In February 2025, when Elon Musk’s so-called Department of Government Efficiency (DOGE) dismantled USAID, the billionaire told Trump administration officials that DOGE had “accidentally” cut funding for Ebola prevention and then reinstated it. However, as WIRED reported at the time, the life-saving work on Ebola and other infectious disease prevention was not restored. DOGE also cut CDC, depleting another major global health player. In April 2025, the Trump administration directed the US National Institutes of Health studying Ebola to halt its research.

Before the DOGE cuts, USAID was a key part of the DRC’s infectious disease prevention, treatment, and containment policies.
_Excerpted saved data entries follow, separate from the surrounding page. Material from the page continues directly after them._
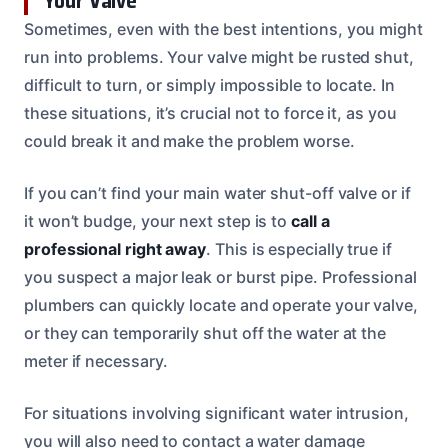
Your Valve
Sometimes, even with the best intentions, you might
run into problems. Your valve might be rusted shut,
difficult to turn, or simply impossible to locate. In
these situations, it’s crucial not to force it, as you
could break it and make the problem worse.
If you can’t find your main water shut-off valve or if
it won’t budge, your next step is to
call a
professional right away
. This is especially true if
you suspect a major leak or burst pipe. Professional
plumbers can quickly locate and operate your valve,
or they can temporarily shut off the water at the
meter if necessary.
For situations involving significant water intrusion,
you will also need to contact a water damage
The US Embassy in Kinasha, the country’s capital, noted in 2024 that the agency had provided treatment to 11 million people for deadly diseases such as tuberculosis and HIV that year alone, and it had also played a key role in stopping six prior Ebola outbreaks.

“Right now we’re missing a big player in the response,” a current CDC employee with experience in the outbreak told WIRED. “We coordinated really, really closely with USAID during these outbreaks, because we may be able to get public health responders and public health response out quickly – that’s one of our jobs and our goals in these outbreaks at CDC – but USAID can get materials and money faster, and that was one of their specialties.”